District attorneys’ offices across Louisiana are offering pre-trial diversion programs for traffic tickets, according to an investigation by The Lens. Under the programs, the fines associated with the tickets go directly to the DA’s office, and drivers can avoid having their tickets treated as moving violations and thus avoid higher insurance premiums.

The hustle reveals what a central role revenue-raising plays in policing.

“This is a complete failure by the Louisiana legislature and court system to instill an accountability or control on prosecutors or sheriffs,” New Orleans criminal defense attorney C.J. Mordock, of the Mordock Law Group, tells Reason. “Had an individual assistant district attorney offered this deal, he could be prosecuted. But if a faceless unaccountable bureaucracy does it, life goes on.”

Pre-trial diversion programs were created as a way to keep first-time offenders out of the courts, “diverting” them from a trial and offering them a second chance. Some Louisiana parishes don’t even bother to require traffic violators to attend online driving schools—so long as they are willing to write a check to the DA’s office.

The fact that some moving violations can be downgraded so easily to non-moving violations suggests that they were not moving violations in the first place—that they were always primarily revenue-raising endeavors. The district attorney’s website in Caddo Parish illustrates this when it notes that no one ticketed “for any speed which is deemed excessive” would be eligible for the program. But if a speed is not excessive, what reason is there to issue a ticket other than to make money off the motorist?

What makes the situation in Louisiana worse is that it’s the only state where public defenders are largely funded through traffic tickets.

Years ago, The Lens noted, public defenders pushed to be allocated more of the money collected through court fees. They were receiving $35 per trial and were asking for $100; eventually they got $45.

That fight led to this delicious quote from E. Pete Adams, executive director of the Louisiana District Attorneys Association: “That was a theft of our portion of the fines and forfeitures. We let them steal less money than they were gonna steal from us.”
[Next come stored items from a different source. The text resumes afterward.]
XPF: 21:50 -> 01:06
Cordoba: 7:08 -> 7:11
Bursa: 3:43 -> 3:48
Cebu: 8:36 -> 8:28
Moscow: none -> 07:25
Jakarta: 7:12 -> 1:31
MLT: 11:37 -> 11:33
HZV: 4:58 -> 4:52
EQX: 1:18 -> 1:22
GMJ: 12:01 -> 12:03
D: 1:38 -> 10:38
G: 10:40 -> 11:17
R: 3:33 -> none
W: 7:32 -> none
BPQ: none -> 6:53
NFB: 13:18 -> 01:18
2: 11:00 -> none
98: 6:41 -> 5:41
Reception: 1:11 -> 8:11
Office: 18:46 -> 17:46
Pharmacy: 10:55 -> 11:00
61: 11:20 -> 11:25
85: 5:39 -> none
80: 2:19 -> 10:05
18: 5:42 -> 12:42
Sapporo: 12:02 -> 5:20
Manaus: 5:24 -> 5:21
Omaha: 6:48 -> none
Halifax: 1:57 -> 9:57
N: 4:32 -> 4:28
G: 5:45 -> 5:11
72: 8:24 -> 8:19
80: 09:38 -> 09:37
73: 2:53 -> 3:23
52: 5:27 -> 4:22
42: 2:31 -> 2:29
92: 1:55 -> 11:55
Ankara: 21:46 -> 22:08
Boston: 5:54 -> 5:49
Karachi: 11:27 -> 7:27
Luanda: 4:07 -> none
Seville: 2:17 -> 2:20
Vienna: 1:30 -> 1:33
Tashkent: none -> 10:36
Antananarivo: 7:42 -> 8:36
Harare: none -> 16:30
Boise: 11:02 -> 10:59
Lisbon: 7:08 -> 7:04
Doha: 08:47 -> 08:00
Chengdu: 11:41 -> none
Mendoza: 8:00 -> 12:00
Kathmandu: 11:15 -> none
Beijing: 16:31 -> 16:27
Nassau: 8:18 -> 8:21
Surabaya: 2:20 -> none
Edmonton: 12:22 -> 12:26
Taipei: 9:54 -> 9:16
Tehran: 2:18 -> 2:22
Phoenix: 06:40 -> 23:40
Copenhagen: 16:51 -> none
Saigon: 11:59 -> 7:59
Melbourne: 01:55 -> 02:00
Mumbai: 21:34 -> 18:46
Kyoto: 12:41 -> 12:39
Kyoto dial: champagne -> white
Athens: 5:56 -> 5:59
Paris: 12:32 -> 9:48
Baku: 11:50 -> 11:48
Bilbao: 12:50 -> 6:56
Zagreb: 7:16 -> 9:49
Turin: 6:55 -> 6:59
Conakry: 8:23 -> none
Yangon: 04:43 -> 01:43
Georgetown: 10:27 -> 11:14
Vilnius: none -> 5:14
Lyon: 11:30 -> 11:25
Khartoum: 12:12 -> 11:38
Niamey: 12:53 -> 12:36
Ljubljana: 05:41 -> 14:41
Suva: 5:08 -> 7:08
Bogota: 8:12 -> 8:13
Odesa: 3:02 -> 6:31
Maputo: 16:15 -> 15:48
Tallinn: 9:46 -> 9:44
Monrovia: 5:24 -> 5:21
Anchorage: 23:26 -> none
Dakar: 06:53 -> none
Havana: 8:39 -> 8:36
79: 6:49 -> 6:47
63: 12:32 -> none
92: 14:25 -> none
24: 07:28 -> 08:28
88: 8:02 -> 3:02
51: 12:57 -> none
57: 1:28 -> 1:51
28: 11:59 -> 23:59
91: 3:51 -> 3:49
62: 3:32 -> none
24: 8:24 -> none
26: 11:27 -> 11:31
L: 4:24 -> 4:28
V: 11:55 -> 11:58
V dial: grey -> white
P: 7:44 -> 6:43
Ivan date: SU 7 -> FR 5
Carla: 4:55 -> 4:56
Forfeiture, of course, could also be considered “theft.” It certainly fits the definition a lot better than one component of the criminal justice system trying to get a larger slice of the revenue, particularly when it’s the only segment of the system focused on defending the rights of the accused. Shenanigans like pre-trial diversion for traffic tickets support the idea that fines could be seen as a kind of theft too—at least when they’re not levied as punishment, or to improve safety, but to fill government coffers.

Louisiana public defenders complained to The Lens that pre-trial diversion for traffic tickets means less funding for their offices, since the proceeds go directly to the DA instead of being shared. But the public defenders should not be funded through tickets to begin with. Neither should DAs or any other element of the criminal justice system. Such perverse incentives should have no place in a system supposedly dedicated to justice.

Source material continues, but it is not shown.